Personal information
- Born: 15 May 1932 Nailaga, Colony of Fiji, British Empire
- Died: 13 June 1969 (aged 37) Drasa Training Farm, Fiji

Sport
- Sport: Athletics
- Events: Discus throw, shot put

Medal record
South Pacific Games
| Gold medal – first place | 1963 Suva | Discus |
| Gold medal – first place | 1963 Suva | Shot put |
| Gold medal – first place | 1966 Nouméa | Discus |

= Mesulame Rakuro =

Fijian athlete (1932–1969)

Mesulame Rakuro (12 May 1932 – 13 June 1969) was a Fijian athlete specialising in the discus throw and shot put.

==Biography==
Born in Nailaga, Ba Province, Rakuro was a teacher. He competed in both the discus (in which he finished eighth) and 4 x 110 yards relay at the 1954 British Empire and Commonwealth Games, before being selected to represent Fiji at the 1956 Summer Olympics, the first time the country had participated in the Olympics. He qualified for the final round, in which he finished fifteenth. He subsequently represented Fiji at the Independence Games in Malaya the following year, and was again selected for the British Empire and Commonwealth Games of 1958, where he finished fifth. Following the games, he competed in a Commonwealth versus Great Britain athletics meet in London in August 1958, where he set a Fijian discus record of 51.84m, The record stood for 61 years until being broken by Mustafa Fall in 2019.
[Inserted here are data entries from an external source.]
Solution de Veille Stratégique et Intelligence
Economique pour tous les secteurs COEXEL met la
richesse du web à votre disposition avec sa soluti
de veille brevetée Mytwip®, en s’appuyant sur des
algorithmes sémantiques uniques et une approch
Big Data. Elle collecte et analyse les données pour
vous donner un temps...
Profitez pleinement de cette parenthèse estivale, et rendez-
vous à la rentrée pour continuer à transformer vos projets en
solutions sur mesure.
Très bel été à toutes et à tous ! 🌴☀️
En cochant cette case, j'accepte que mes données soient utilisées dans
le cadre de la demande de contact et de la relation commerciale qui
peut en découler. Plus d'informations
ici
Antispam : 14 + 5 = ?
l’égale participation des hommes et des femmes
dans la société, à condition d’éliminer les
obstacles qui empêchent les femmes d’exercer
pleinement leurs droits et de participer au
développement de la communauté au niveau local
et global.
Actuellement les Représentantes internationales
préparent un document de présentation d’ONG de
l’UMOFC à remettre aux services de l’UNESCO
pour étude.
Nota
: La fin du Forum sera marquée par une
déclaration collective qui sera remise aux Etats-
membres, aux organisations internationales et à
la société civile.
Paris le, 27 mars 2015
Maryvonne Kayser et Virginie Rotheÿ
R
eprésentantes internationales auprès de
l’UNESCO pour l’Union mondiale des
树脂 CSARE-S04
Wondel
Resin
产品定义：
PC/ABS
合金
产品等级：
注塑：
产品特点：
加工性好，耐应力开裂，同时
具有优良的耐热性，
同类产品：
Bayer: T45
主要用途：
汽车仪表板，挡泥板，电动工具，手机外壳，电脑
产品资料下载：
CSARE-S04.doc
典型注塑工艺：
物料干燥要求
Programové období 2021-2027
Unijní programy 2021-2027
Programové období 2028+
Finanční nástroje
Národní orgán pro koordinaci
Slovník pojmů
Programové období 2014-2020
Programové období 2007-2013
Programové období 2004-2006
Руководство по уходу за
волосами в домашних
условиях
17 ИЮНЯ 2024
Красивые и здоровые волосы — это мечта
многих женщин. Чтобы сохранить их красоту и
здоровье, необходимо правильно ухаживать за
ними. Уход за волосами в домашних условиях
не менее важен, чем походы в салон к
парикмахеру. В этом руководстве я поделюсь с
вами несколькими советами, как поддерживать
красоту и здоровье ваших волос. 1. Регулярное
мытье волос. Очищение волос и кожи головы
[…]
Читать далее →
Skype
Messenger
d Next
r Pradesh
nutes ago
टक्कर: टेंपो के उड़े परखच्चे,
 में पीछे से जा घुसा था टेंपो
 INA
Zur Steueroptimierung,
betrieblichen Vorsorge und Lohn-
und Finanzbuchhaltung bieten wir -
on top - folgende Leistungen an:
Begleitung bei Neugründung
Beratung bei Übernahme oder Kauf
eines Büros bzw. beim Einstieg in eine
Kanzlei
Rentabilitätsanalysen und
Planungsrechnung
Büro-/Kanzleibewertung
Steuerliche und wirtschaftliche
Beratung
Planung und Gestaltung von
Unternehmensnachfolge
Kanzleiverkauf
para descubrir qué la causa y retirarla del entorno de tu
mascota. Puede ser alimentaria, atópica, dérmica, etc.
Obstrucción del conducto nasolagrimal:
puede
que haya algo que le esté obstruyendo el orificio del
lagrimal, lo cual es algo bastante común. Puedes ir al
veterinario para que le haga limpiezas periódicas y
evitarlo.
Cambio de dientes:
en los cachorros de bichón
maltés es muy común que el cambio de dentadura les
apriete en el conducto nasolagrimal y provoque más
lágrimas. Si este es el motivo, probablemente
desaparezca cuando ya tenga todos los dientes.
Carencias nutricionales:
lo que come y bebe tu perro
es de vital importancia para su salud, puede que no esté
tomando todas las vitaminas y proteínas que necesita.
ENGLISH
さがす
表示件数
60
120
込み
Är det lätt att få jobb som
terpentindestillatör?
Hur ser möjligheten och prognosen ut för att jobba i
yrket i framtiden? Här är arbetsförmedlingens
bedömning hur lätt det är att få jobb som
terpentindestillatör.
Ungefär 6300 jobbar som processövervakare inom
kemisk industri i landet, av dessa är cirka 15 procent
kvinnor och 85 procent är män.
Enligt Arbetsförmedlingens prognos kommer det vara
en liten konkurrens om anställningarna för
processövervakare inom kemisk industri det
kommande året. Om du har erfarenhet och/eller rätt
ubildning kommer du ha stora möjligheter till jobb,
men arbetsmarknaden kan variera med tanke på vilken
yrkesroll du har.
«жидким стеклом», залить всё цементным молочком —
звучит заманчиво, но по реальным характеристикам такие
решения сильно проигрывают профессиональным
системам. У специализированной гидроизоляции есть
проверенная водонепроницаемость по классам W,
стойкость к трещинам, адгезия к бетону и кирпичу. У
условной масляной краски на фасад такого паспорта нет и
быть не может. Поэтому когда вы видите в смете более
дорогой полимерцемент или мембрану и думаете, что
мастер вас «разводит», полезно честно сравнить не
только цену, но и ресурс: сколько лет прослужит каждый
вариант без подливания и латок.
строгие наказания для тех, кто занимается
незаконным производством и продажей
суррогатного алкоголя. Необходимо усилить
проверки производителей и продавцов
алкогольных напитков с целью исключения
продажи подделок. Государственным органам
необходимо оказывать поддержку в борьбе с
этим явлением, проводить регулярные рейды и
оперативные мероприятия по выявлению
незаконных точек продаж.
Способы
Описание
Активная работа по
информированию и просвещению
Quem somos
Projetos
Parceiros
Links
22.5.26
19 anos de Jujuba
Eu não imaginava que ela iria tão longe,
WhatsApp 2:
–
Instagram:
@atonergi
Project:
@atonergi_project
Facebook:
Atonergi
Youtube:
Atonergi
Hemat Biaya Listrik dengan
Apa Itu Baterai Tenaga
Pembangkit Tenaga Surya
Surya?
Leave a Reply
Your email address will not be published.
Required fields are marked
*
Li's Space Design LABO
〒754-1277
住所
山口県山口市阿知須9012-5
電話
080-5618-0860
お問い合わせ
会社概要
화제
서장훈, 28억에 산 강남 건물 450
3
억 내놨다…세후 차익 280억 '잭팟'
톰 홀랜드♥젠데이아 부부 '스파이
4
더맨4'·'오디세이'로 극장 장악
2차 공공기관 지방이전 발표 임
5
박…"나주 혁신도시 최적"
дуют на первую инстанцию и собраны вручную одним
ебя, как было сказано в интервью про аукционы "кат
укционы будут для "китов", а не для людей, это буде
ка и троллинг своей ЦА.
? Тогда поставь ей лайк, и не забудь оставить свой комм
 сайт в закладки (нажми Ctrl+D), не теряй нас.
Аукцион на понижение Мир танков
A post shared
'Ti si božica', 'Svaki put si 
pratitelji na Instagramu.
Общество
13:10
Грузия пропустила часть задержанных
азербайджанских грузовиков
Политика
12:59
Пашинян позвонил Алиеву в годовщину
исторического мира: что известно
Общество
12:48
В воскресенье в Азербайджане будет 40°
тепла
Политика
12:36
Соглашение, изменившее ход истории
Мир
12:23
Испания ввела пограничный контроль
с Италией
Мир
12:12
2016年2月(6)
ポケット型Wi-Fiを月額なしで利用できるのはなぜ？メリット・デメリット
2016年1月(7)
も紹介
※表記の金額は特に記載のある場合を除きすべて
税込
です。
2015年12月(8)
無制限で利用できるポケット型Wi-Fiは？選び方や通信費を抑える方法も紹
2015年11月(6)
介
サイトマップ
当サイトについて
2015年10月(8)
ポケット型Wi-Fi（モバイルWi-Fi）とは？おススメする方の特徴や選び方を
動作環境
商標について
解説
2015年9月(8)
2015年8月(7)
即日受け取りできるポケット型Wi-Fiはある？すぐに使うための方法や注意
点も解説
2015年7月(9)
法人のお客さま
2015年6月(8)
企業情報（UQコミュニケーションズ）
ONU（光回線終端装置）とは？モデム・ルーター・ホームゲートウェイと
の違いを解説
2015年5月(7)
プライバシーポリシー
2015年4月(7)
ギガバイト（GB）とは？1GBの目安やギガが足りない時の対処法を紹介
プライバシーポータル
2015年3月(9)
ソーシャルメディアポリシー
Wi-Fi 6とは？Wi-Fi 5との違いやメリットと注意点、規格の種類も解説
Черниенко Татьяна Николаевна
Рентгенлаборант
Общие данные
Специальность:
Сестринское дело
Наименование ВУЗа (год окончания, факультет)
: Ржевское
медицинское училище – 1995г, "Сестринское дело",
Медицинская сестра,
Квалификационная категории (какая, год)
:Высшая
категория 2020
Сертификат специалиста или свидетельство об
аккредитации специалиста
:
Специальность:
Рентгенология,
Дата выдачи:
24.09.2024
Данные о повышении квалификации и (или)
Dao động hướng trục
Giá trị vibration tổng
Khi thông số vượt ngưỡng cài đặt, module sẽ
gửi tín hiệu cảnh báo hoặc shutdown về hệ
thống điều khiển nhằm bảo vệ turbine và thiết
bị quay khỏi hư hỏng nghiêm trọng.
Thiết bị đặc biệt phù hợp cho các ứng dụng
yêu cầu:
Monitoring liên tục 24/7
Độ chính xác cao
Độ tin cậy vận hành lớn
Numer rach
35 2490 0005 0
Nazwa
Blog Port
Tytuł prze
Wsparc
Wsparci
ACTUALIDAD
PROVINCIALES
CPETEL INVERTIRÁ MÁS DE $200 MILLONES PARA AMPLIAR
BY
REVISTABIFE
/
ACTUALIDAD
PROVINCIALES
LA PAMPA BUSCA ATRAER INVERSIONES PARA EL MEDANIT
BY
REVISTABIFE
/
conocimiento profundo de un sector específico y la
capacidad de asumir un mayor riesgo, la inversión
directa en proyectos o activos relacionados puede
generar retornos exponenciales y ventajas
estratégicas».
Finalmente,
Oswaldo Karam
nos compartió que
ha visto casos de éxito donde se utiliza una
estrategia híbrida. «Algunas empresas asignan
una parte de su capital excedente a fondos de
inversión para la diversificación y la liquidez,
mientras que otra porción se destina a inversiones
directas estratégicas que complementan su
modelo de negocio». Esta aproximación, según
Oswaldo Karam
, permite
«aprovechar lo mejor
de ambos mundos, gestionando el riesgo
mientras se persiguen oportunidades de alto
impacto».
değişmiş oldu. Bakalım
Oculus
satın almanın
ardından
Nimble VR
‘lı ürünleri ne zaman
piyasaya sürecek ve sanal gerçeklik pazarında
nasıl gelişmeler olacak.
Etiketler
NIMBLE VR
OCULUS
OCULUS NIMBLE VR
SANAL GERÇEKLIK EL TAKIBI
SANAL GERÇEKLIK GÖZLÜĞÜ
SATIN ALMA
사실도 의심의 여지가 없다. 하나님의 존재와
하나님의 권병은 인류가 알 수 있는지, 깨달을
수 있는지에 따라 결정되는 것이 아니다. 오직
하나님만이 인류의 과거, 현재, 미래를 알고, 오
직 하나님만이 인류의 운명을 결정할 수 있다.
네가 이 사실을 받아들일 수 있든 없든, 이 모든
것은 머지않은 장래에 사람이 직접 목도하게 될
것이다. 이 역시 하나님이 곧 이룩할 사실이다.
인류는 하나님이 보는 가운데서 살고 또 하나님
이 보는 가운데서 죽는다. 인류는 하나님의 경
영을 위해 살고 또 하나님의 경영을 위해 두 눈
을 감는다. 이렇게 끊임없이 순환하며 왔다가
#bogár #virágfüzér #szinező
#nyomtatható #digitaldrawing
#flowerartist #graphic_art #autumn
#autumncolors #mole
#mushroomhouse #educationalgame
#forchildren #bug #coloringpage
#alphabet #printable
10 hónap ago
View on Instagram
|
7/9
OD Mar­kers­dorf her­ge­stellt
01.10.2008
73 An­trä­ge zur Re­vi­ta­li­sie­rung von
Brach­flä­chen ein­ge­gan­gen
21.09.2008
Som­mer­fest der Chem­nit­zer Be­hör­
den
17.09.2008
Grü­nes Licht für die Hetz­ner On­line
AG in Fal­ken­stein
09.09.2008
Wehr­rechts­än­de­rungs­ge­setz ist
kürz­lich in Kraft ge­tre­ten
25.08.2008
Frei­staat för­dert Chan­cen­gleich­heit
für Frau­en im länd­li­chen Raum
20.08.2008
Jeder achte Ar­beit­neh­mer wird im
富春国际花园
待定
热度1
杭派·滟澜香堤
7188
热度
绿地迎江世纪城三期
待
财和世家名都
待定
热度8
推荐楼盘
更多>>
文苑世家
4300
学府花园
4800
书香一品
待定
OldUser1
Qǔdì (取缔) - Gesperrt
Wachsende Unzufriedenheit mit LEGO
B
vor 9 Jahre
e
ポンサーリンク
Rakuro competed in the 1960 Summer Olympics, but failed to progress beyond the qualifying round. However, he went on to win gold in both the discus and shot put in the 1963 South Pacific Games. He retained his gold in the discus in the 1966 edition.

Rakuro was Fiji's first Olympic flag bearer. He carried the flag of Fiji in the opening ceremonies of both the 1956 and 1960 Summer Games.

Rakuro died at his home in the Drasa Training Farm in June 1969. He was inducted into the Fiji Sports Hall of Fame in 1991.